Как и Доде, я рад, что в боли сохраняется сострадание, способное помочь нам смотреть сквозь нашу отделенность от других — так же, как мы смотрим сквозь нашу отделенность от наших прошлых и будущих «я». Тем не менее, следует признать, что у неодиночества есть свои пределы. Сопереживать долго сложно. Помимо душевного одиночества, возникающего из-за боли — желания, чтобы страдания человека увидел кто-то еще, — существует обычное одиночество из-за социальной изоляции, которая часто его сопровождает.

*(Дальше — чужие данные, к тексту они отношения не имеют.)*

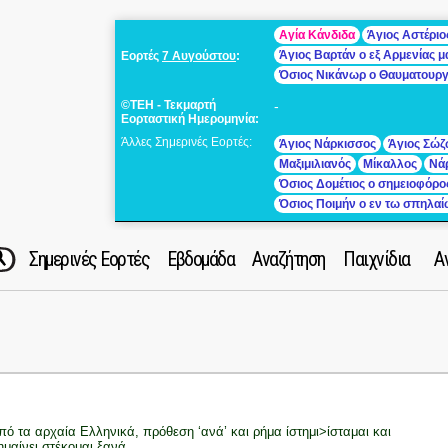
Αγία Κάνδιδα
Άγιος Αστέριο
Άγιος Βαρτάν ο εξ Αρμενίας 
Εορτές
7 Αυγούστου
:
Όσιος Νικάνωρ ο Θαυματουρ
©ΤΕΗ - Τεκμαρτή
-
Εορταστική Ημερομηνία:
Άλλες Σημερινές Εορτές:
Άγιος Νάρκισσος
Άγιος Σώζ
Μαξιμιλιανός
Μίκαλλος
Νά
Όσιος Δομέτιος ο σημειοφόρο
Όσιος Ποιμήν ο εν τω σπηλα
Σημερινές Εορτές
Εβδομάδα
Αναζήτηση
Παιχνίδια
Α
πό τα αρχαία Ελληνικά, πρόθεση ‘ανά’ και ρήμα ίστημι>ίσταμαι και
ημαίνει στέκομαι ξανά.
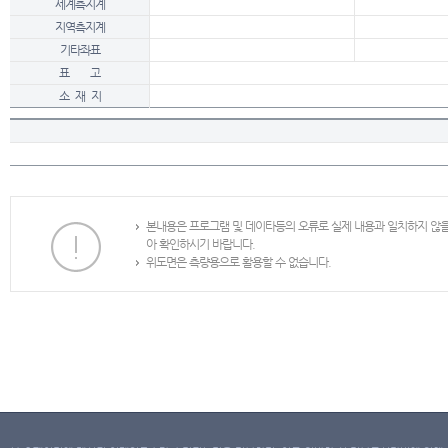
세계측지계
지역측지계
기타좌표
표 고
소 재 지
본내용은 프로그램 및 데이타등의 오류로 실제 내용과 일치하지 않
아 확인하시기 바랍니다.
위도면은 측량용으로 활용할 수 없습니다.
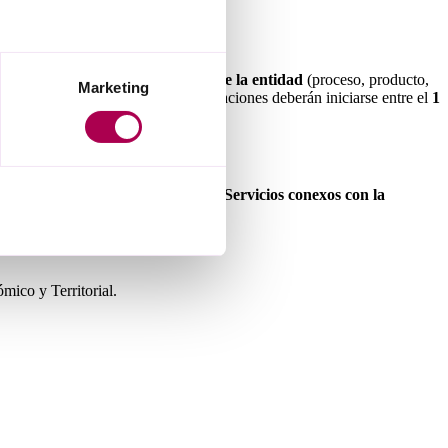
no tecnológica,
en cualquier área de la entidad
(proceso, producto,
Marketing
idad y con alto impacto. Estas actuaciones deberán iniciarse entre el
1
stria, Construcción, Transporte, Servicios conexos con la
Permitir todas
mico y Territorial.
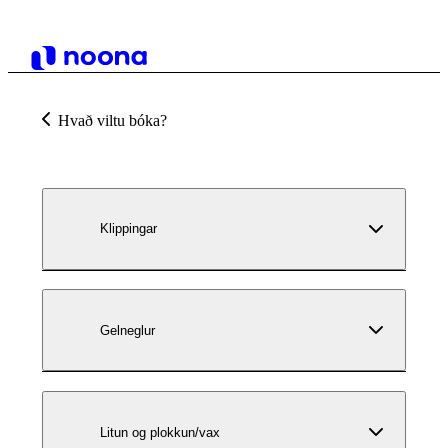
Hvað viltu bóka?
Klippingar
Gelneglur
Litun og plokkun/vax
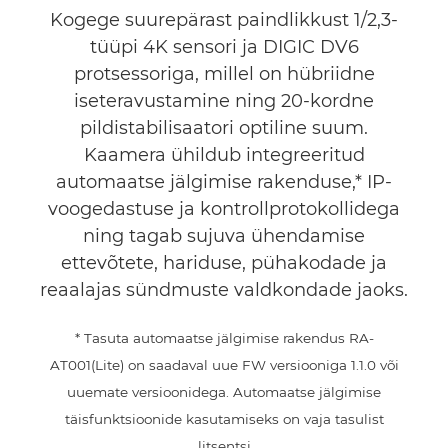
Kogege suurepärast paindlikkust 1/2,3-
tüüpi 4K sensori ja DIGIC DV6
protsessoriga, millel on hübriidne
iseteravustamine ning 20-kordne
pildistabilisaatori optiline suum.
Kaamera ühildub integreeritud
automaatse jälgimise rakenduse,* IP-
voogedastuse ja kontrollprotokollidega
ning tagab sujuva ühendamise
ettevõtete, hariduse, pühakodade ja
reaalajas sündmuste valdkondade jaoks.
* Tasuta automaatse jälgimise rakendus RA-
AT001(Lite) on saadaval uue FW versiooniga 1.1.0 või
uuemate versioonidega. Automaatse jälgimise
täisfunktsioonide kasutamiseks on vaja tasulist
litsentsi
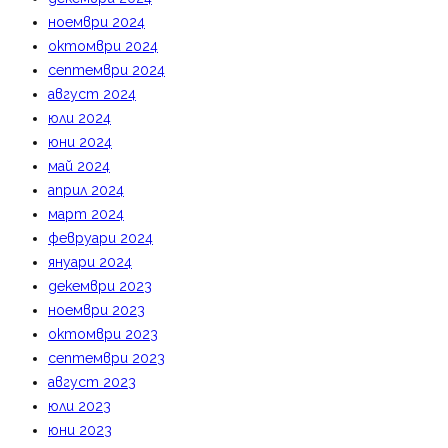
ноември 2024
октомври 2024
септември 2024
август 2024
юли 2024
юни 2024
май 2024
април 2024
март 2024
февруари 2024
януари 2024
декември 2023
ноември 2023
октомври 2023
септември 2023
август 2023
юли 2023
юни 2023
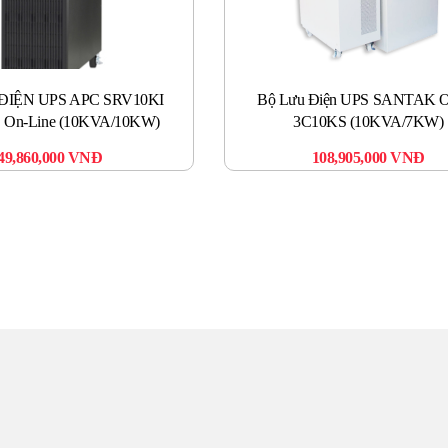
ĐIỆN UPS APC SRV10KI
Bộ Lưu Điện UPS SANTAK O
S On-Line (10KVA/10KW)
3C10KS (10KVA/7KW)
49,860,000
VNĐ
108,905,000
VNĐ
UNG TÂM UPS TOÀN 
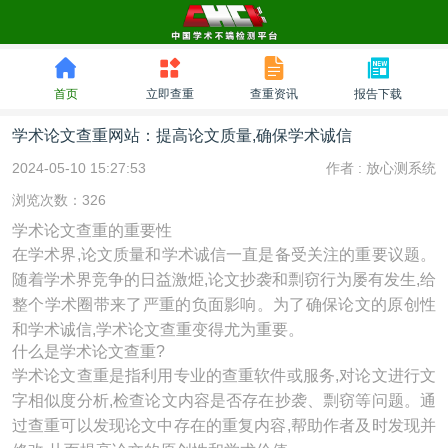
首页
立即查重
查重资讯
报告下载
学术论文查重网站：提高论文质量,确保学术诚信
2024-05-10 15:27:53
作者 :
放心测系统
浏览次数：326
学术论文查重的重要性
在学术界,论文质量和学术诚信一直是备受关注的重要议题。
随着学术界竞争的日益激烥,论文抄袭和剽窃行为屡有发生,给
整个学术圈带来了严重的负面影响。为了确保论文的原创性
和学术诚信,学术论文查重变得尤为重要。
什么是学术论文查重?
学术论文查重是指利用专业的查重软件或服务,对论文进行文
字相似度分析,检查论文内容是否存在抄袭、剽窃等问题。通
过查重可以发现论文中存在的重复内容,帮助作者及时发现并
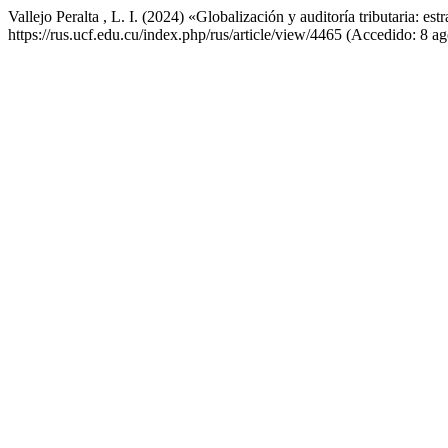
Vallejo Peralta , L. I. (2024) «Globalización y auditoría tributaria: 
https://rus.ucf.edu.cu/index.php/rus/article/view/4465 (Accedido: 8 a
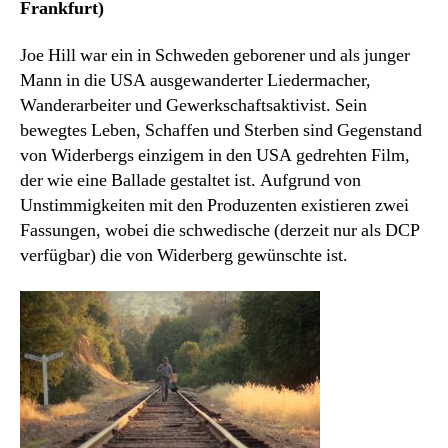
Frankfurt)
Joe Hill war ein in Schweden geborener und als junger
Mann in die USA ausgewanderter Liedermacher,
Wanderarbeiter und Gewerkschaftsaktivist. Sein
bewegtes Leben, Schaffen und Sterben sind Gegenstand
von Widerbergs einzigem in den USA gedrehten Film,
der wie eine Ballade gestaltet ist. Aufgrund von
Unstimmigkeiten mit den Produzenten existieren zwei
Fassungen, wobei die schwedische (derzeit nur als DCP
verfügbar) die von Widerberg gewünschte ist.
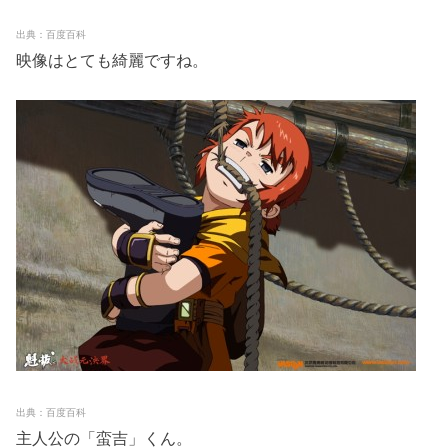
出典：百度百科
映像はとても綺麗ですね。
出典：百度百科
主人公の「蛮吉」くん。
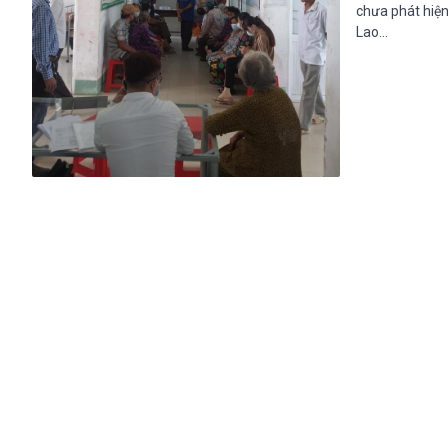
chưa phát hiện
Lao…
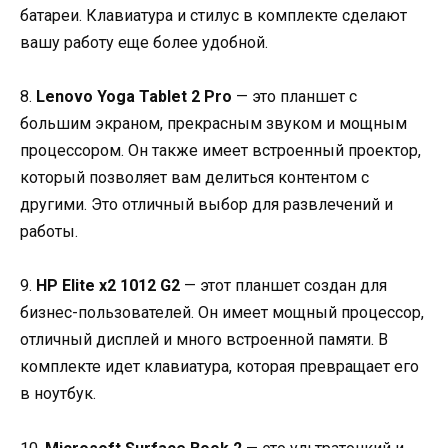
батареи. Клавиатура и стилус в комплекте сделают
вашу работу еще более удобной.
8.
Lenovo Yoga Tablet 2 Pro
— это планшет с
большим экраном, прекрасным звуком и мощным
процессором. Он также имеет встроенный проектор,
который позволяет вам делиться контентом с
другими. Это отличный выбор для развлечений и
работы.
9.
HP Elite x2 1012 G2
— этот планшет создан для
бизнес-пользователей. Он имеет мощный процессор,
отличный дисплей и много встроенной памяти. В
комплекте идет клавиатура, которая превращает его
в ноутбук.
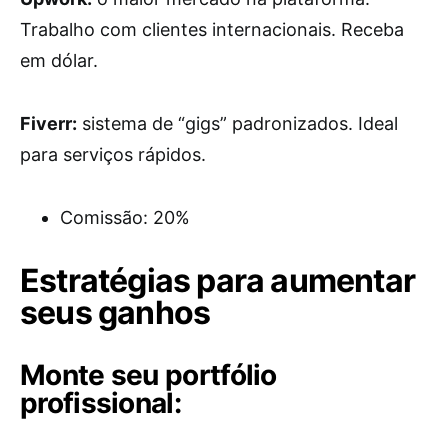
Trabalho com clientes internacionais. Receba
em dólar.
Fiverr:
sistema de “gigs” padronizados. Ideal
para serviços rápidos.
Comissão: 20%
Estratégias para aumentar
seus ganhos
Monte seu portfólio
profissional:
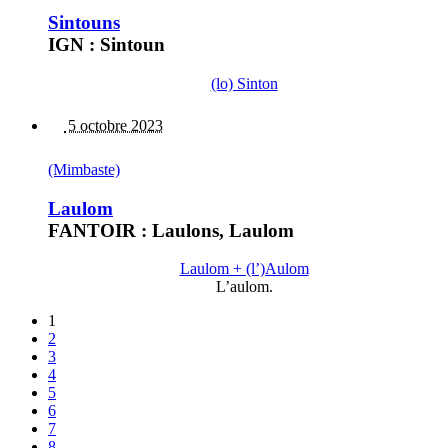
Sintouns
IGN : Sintoun
(lo) Sinton
5 octobre 2023
(Mimbaste)
Laulom
FANTOIR : Laulons, Laulom
Laulom + (l’)Aulom
L’aulom.
1
2
3
4
5
6
7
8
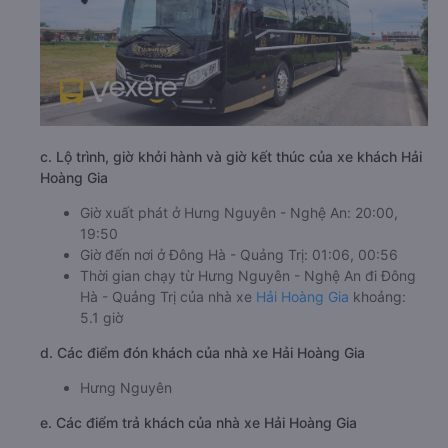
c. Lộ trình, giờ khởi hành và giờ kết thúc của xe khách Hải
Hoàng Gia
Giờ xuất phát ở Hưng Nguyên - Nghệ An: 20:00,
19:50
Giờ đến nơi ở Đông Hà - Quảng Trị: 01:06, 00:56
Thời gian chạy từ Hưng Nguyên - Nghệ An đi Đông
Hà - Quảng Trị của nhà xe
Hải Hoàng Gia
khoảng:
5.1 giờ
d. Các điểm đón khách của nhà xe Hải Hoàng Gia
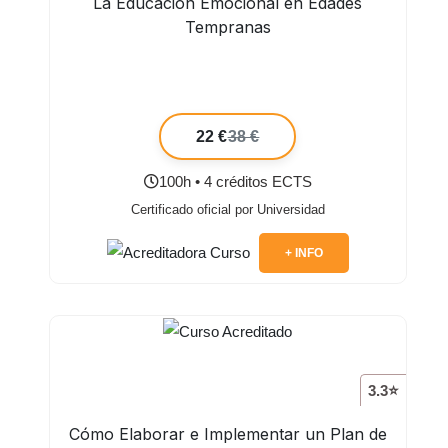
La Educación Emocional en Edades
Tempranas
22 €
38 €
100h • 4 créditos ECTS
Certificado oficial por Universidad
+ INFO
3.3⭐
Cómo Elaborar e Implementar un Plan de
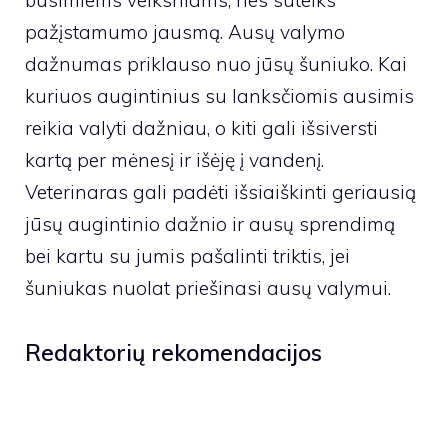
būsimiems veiksniams, nes suteiks
pažįstamumo jausmą. Ausų valymo
dažnumas priklauso nuo jūsų šuniuko. Kai
kuriuos augintinius su lanksčiomis ausimis
reikia valyti dažniau, o kiti gali išsiversti
kartą per mėnesį ir išėję į vandenį.
Veterinaras gali padėti išsiaiškinti geriausią
jūsų augintinio dažnio ir ausų sprendimą
bei kartu su jumis pašalinti triktis, jei
šuniukas nuolat priešinasi ausų valymui.
Redaktorių rekomendacijos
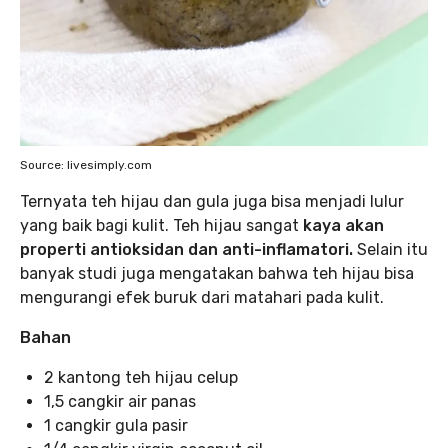
Source: livesimply.com
Ternyata teh hijau dan gula juga bisa menjadi lulur
yang baik bagi kulit. Teh hijau sangat
kaya akan
properti antioksidan dan anti-inflamatori.
Selain itu
banyak studi juga mengatakan bahwa teh hijau bisa
mengurangi efek buruk dari matahari pada kulit.
Bahan
2 kantong teh hijau celup
1,5 cangkir air panas
1 cangkir gula pasir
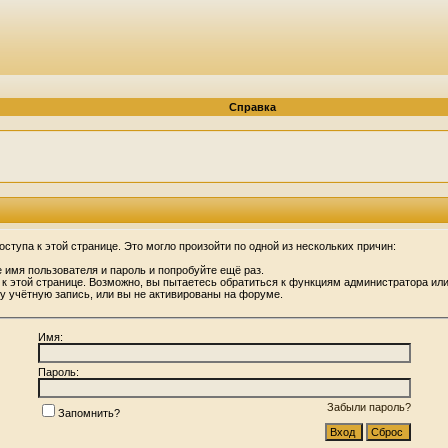
Справка
ступа к этой странице. Это могло произойти по одной из нескольких причин:
 имя пользователя и пароль и попробуйте ещё раз.
 к этой странице. Возможно, вы пытаетесь обратиться к функциям администратора ил
 учётную запись, или вы не активированы на форуме.
Имя:
Пароль:
Забыли пароль?
Запомнить?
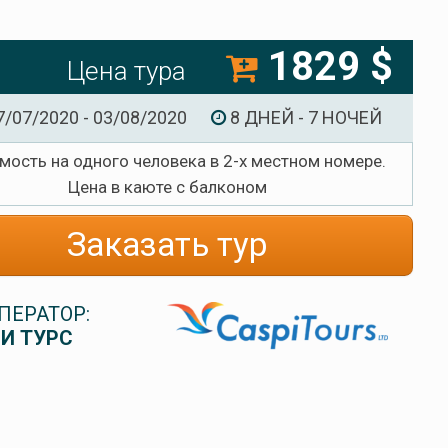
1829 $
Цена тура
7/07/2020 - 03/08/2020
8 ДНЕЙ - 7 НОЧЕЙ
мость на одного человека в 2-х местном номере.
Цена в каюте с балконом
Заказать тур
ПЕРАТОР:
И ТУРС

Как пишет философ Хави Карел, «естественный способ, с помощью которого мы вступаем в социальное взаимодействие, в болезни становится обременительным, отягощенным невысказанными сомнениями и дискомфортом, и для подлинного общения требуется больше усилий» [].

Одиночество больных не является чем-то неизбежным (хоть они и подвержены ему в большей степени), и уж конечно, одиночество свойственно не только им. Это более широкая социальная проблема, с которой в той или иной степени сталкиваемся все мы. Чему философия может научиться у одиночества и чему может научить для избавления от него?